Ctrl+T wechselt die Model Variante des aktuell gewählten Modells. Der Keybind heißt intern variant_cycle. Varianten sind Presets für Thinking Budget und Reasoning Effort, das Modell selbst bleibt gleich. Der Zyklus läuft von keiner Variante über alle definierten Stufen und wieder zurück auf keine. So schaltest du mitten in der Session zwischen schnellem und gründlichem Arbeiten um.
Varianten definierst du in der config.json im variants Objekt der jeweiligen Modellkonfiguration. Jede Variante bekommt einen Namen und Parameter wie reasoningEffort oder textVerbosity. OpenCode liefert für viele Provider bereits Standardvarianten mit. Eigene Definitionen ergänzen oder ersetzen diese Vorgaben und stehen danach sofort im Ctrl+T Zyklus zur Verfügung.

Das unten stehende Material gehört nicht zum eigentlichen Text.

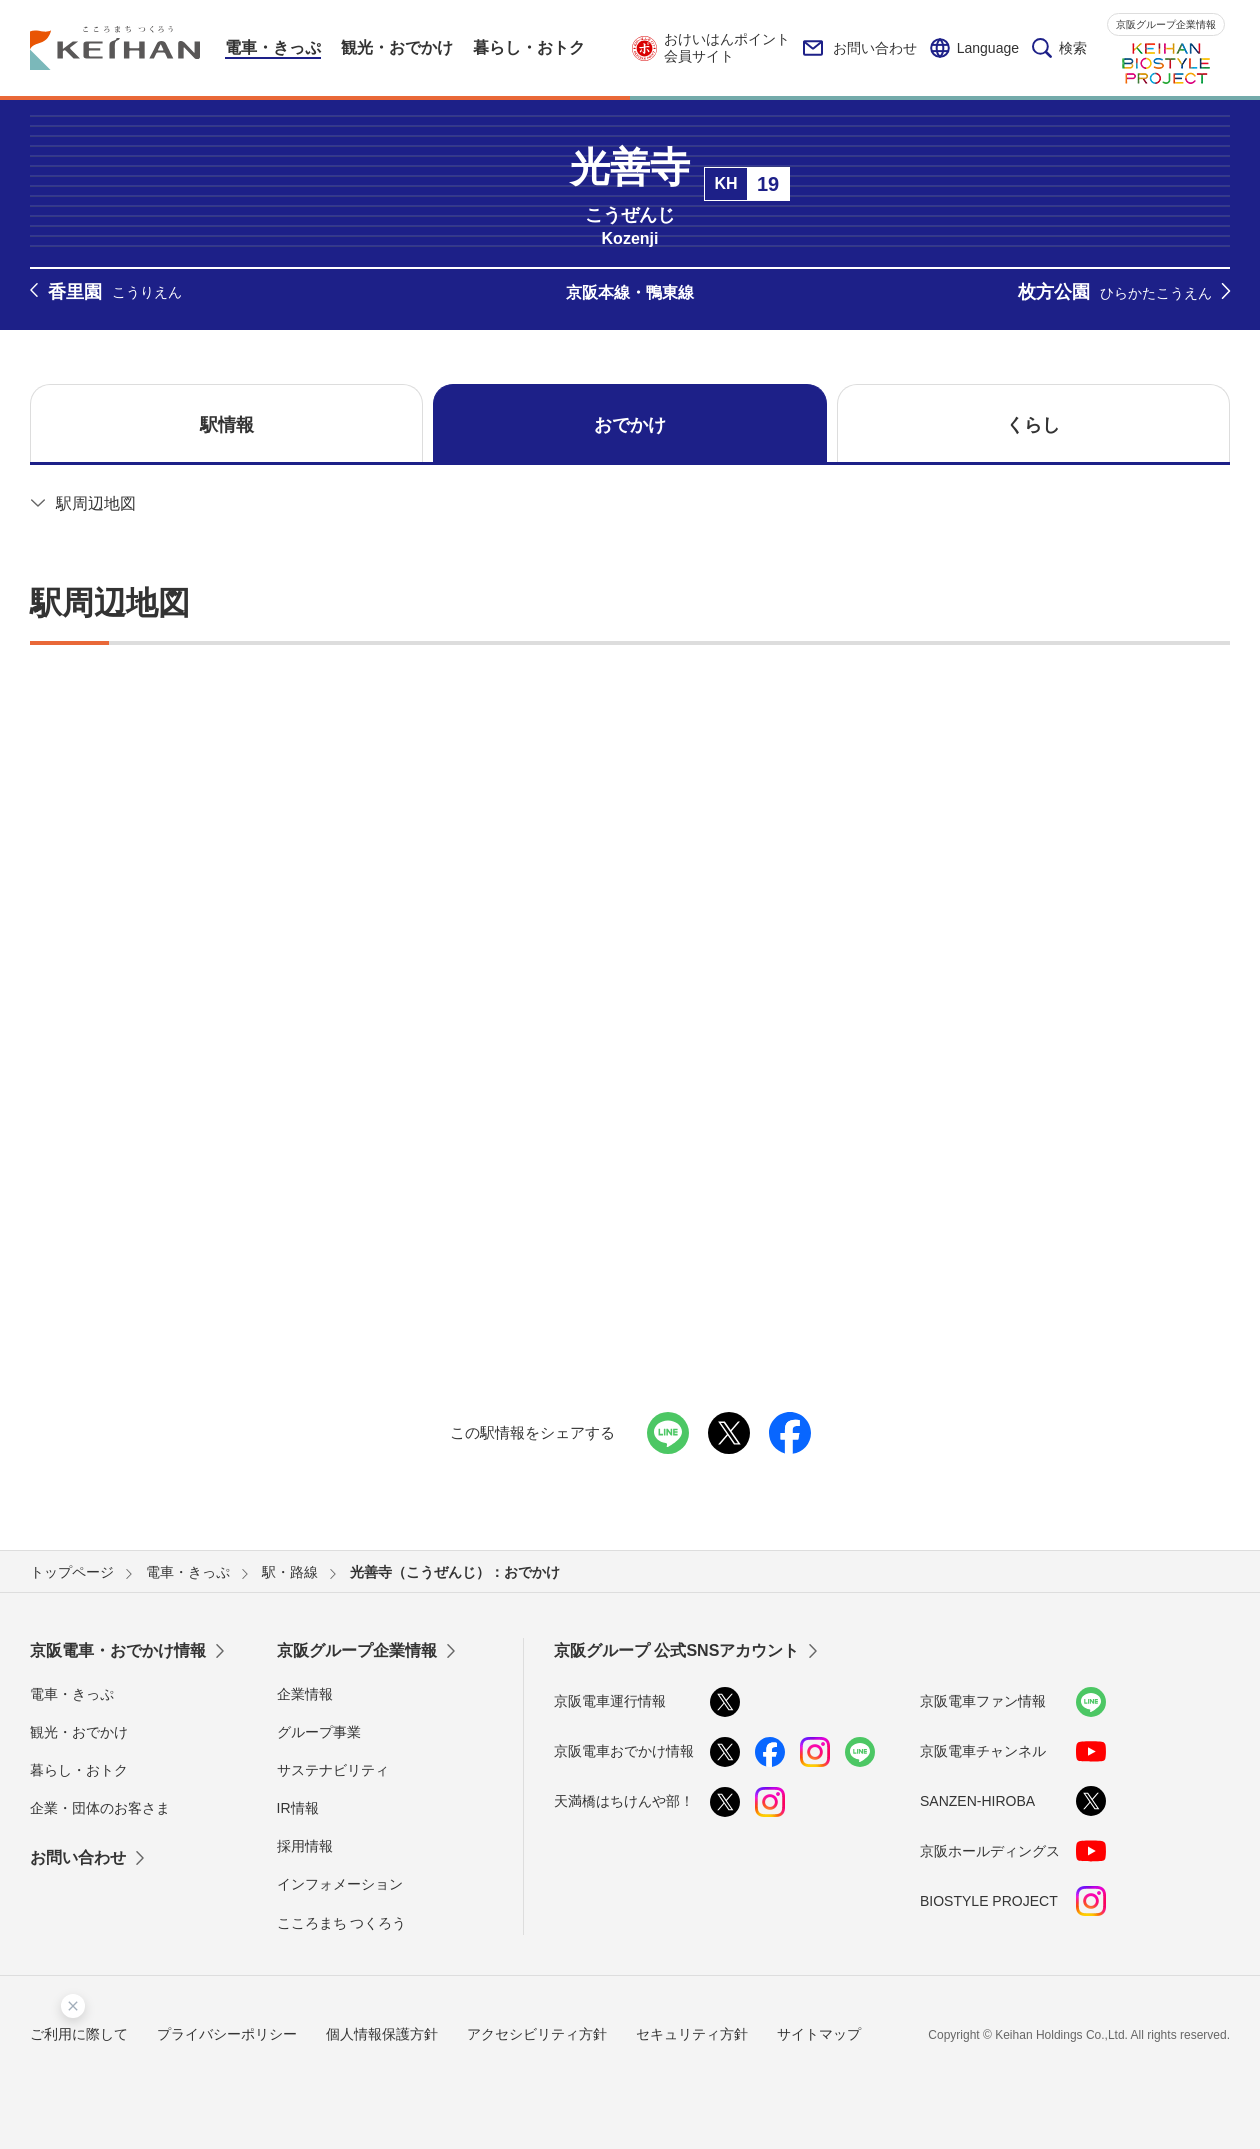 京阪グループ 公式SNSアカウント (676, 1650)
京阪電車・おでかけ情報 (118, 1650)
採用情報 (305, 1846)
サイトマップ (819, 2034)
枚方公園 (1115, 293)
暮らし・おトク (79, 1770)
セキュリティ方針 (692, 2034)
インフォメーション (340, 1884)
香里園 (115, 292)
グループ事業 (319, 1732)
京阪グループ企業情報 (1166, 24)
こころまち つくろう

Dann hat das aktive Modell keine Varianten hinterlegt. Der Startscreen zeigt den Ctrl+T Hinweis trotzdem an, das ist ein bekannter Anzeigefehler im TUI. Besonders häufig tritt das bei lokalen Modellen über Ollama auf. Definiere eigene Varianten in der config.json oder wechsle auf ein Reasoning Modell, das mehrere Denkstufen unterstützt.
Ja. Alle Keybinds liegen in der tui.json und lassen sich frei belegen. Setzt du variant_cycle auf none, ist der Shortcut deaktiviert. Ergänzend gibt es variant_list, das die verfügbaren Varianten als Liste zeigt und ab Werk auf keiner Taste liegt. Für Skripte und CI Läufe setzt du die Variante stattdessen beim Start über das Flag --variant.